Note: the requests package isn’t in the standard Python library, so you have to add in the requirements.txt file. I personally lean on this package for its readability, but you can use urllib as illustrated below aswell.
Voila! When we test the Cloud Function, it sends the hello http event to Prefect. You can see this in the event feed in Prefect Cloud. After 10 seconds, the automation we created is triggered—recall, the automation fires when the function has not fired in 10 seconds.
The automation executing means we get a Slack notification!
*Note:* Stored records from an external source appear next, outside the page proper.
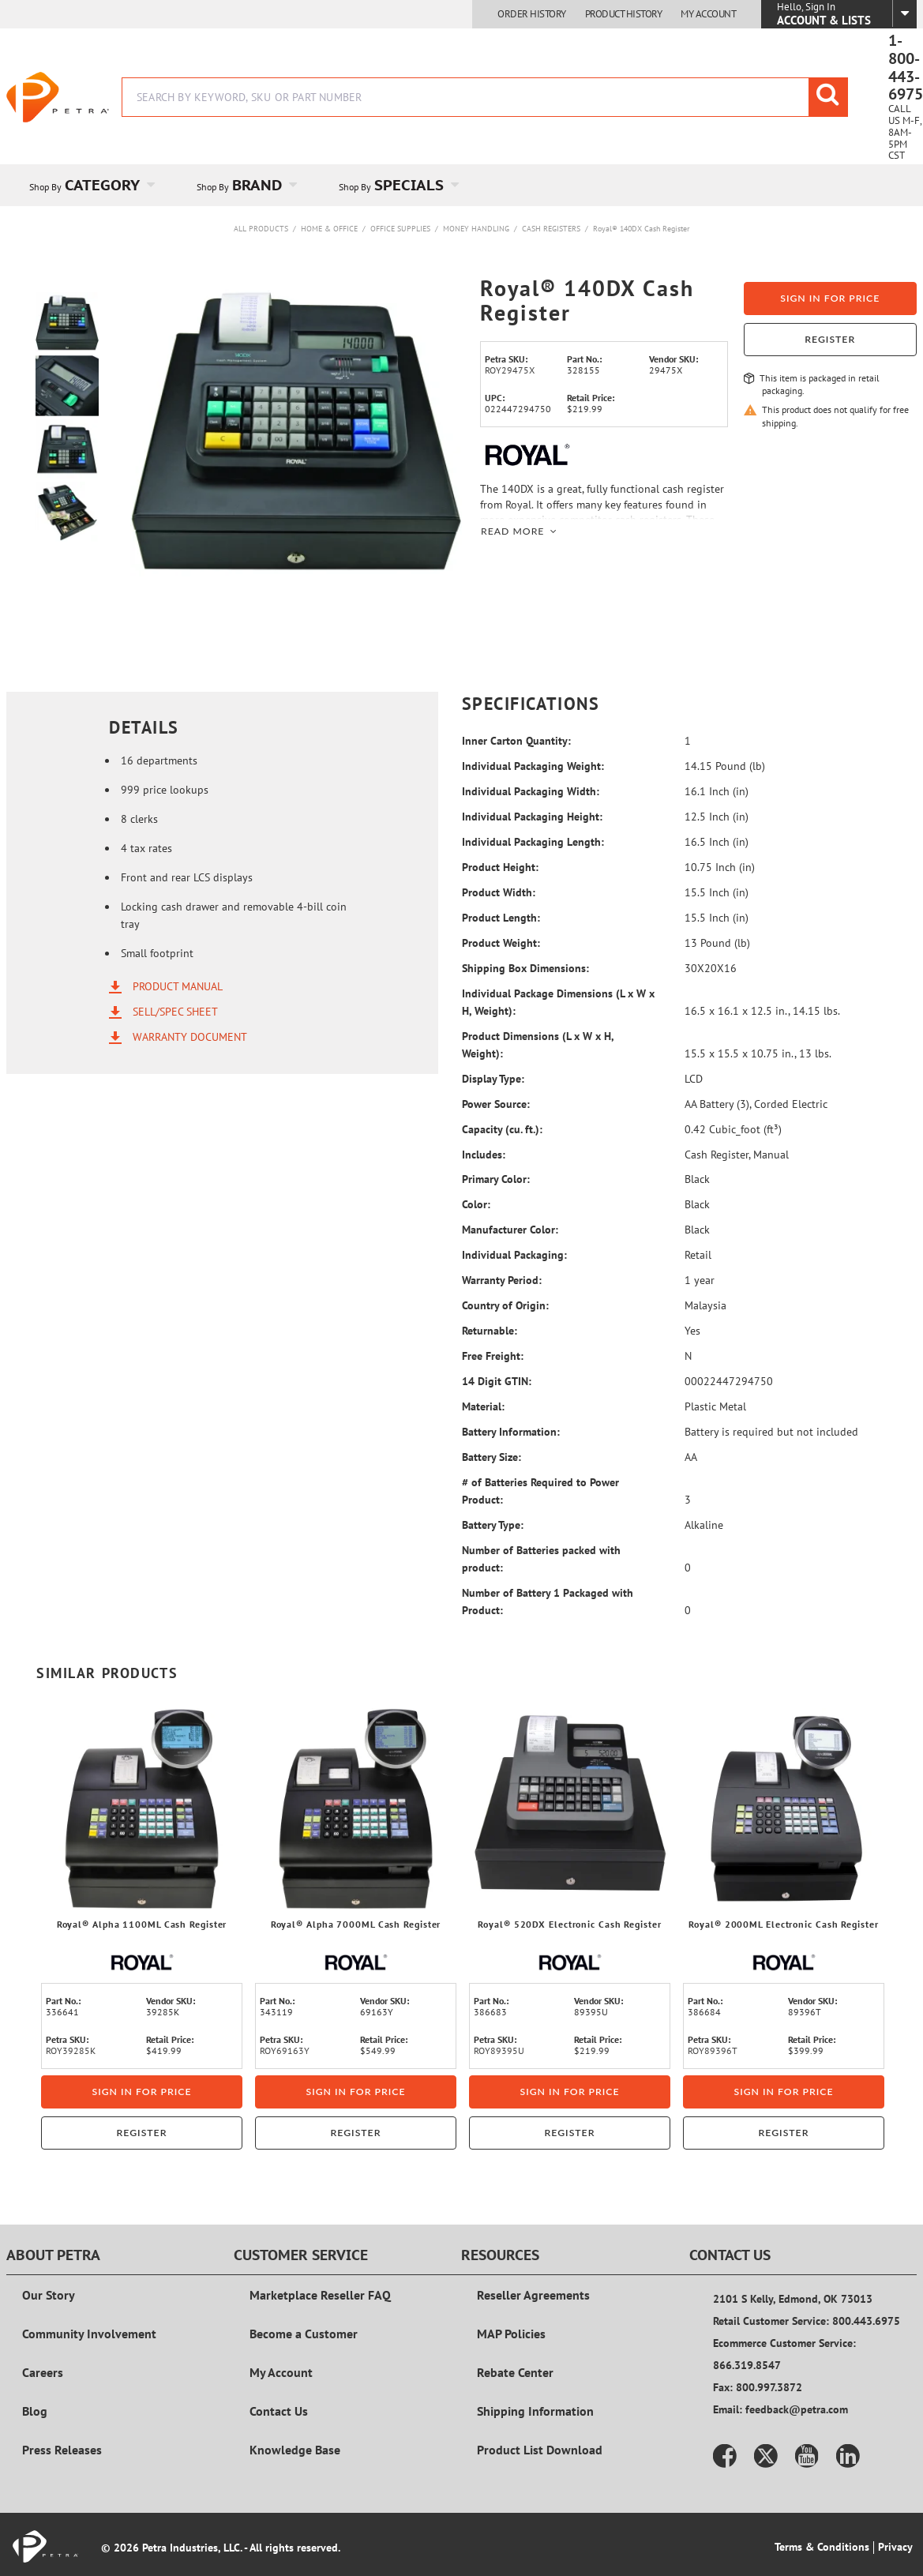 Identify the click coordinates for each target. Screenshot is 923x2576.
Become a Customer (304, 2333)
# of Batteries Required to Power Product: (540, 1491)
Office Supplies (400, 228)
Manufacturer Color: (510, 1229)
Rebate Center (515, 2372)
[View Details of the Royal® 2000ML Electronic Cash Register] (783, 1808)
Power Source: (496, 1104)
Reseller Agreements (533, 2295)
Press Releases (62, 2450)
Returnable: (489, 1331)
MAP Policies (511, 2333)
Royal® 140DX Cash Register (641, 228)
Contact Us (279, 2411)
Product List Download (539, 2450)
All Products (261, 228)
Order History (531, 14)
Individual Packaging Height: (532, 816)
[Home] (57, 97)
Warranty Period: (502, 1280)
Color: (476, 1204)
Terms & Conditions (822, 2547)
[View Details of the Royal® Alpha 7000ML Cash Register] (355, 1808)
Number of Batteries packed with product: (541, 1559)
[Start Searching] (828, 97)
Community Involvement (89, 2333)
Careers (42, 2372)
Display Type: (493, 1079)
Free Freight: (492, 1356)
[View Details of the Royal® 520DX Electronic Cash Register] (569, 1808)
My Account (708, 14)
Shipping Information (535, 2411)
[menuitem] (90, 185)
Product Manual (178, 985)
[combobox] (485, 97)
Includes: (483, 1154)
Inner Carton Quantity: (516, 741)
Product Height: (500, 867)
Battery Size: (491, 1457)
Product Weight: (501, 943)
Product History (623, 14)
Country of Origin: (505, 1305)
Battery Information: (511, 1432)
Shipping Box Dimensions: (525, 968)
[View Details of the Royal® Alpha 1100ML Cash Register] (141, 1808)
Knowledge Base (295, 2450)
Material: (483, 1406)
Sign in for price (830, 298)
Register (830, 339)
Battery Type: (492, 1525)
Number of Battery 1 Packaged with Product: (547, 1601)
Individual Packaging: (514, 1255)
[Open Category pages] (160, 185)
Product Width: (498, 892)
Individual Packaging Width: (530, 791)
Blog (34, 2411)
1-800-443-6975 (905, 67)
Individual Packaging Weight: (533, 766)
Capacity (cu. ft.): (502, 1129)
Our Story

You can now truly observe your GCP Cloud Functions. Automations can also be used to run Prefect flows—any Python function in a script can be turned into a flow simply with the @flow decorator.
For instance, instead of using webhooks, you can make any Python function within your Cloud Function observable with Prefect by adding a @flow decorator. Outside of your Cloud Function, you may have a backup where a script can trigger the function so you have time to triage without blocking downstream tasks. This flow can run asynchronously, or depend solely on this automation to trigger it, without a schedule.
Alternatively, instead of waiting for something to not happen, we can take action when we get a specific type of event.
React to a CloudWatch log
Most AWS services send logs to CloudWatch automatically. However: Cloud Functions, AWS Lambda, ECS, they all suffer from the same thing—lack of observability, detracting a platform team’s ability to intelligently understand their operations and infrastructure. So, this example will use AWS to illustrate the value add of observability and taking action.
Logs that stay in CloudWatch fall deeper and deeper into a black hole unless they are reacted to.
Using a Lambda function to react to logs in CloudWatch is a common pattern in AWS, where a Lambda function itself is deployed and triggered by CloudWatch logs from any type of infrastructure, not just other Lambda functions.
👉 Consider this: your ECS cluster is down. Your EC2 instance is constantly restarting. How do you know this and react automatically? All of these resources send logs to CloudWatch. Use that to your advantage.
1. Create a Lambda function based on Python. We are using only pre-loaded Python packages (hence why we’re using urllib3 not the requests package like above). The function will have the same code, posting a request to the Prefect webhook.
2. Add a CloudWatch trigger to the function. You can set any filter you want—for alarms, or all logs. If you send all logs to Prefect Cloud, you can see them all in your event feed and react to any of your CloudWatch logs with different levels of severity. Filtering for severity can occur in Lambda or in Prefect.
The result: Prefect Cloud gets events from your CloudWatch logs. Those logs are now in the event feed in Prefect Cloud where you can see historical behavior as you debug any issues.
Moreover, any event and thus CloudWatch log is actionable. Build automations on top of the logs (events) to make sure all your AWS infrastructure is generating data, processing data, running, whatever you expect it to be doing.
And if it’s not, implement an ad-hoc back-up plan like running a Python script, kicking off a Terraform check, spinning up new infra, you name it.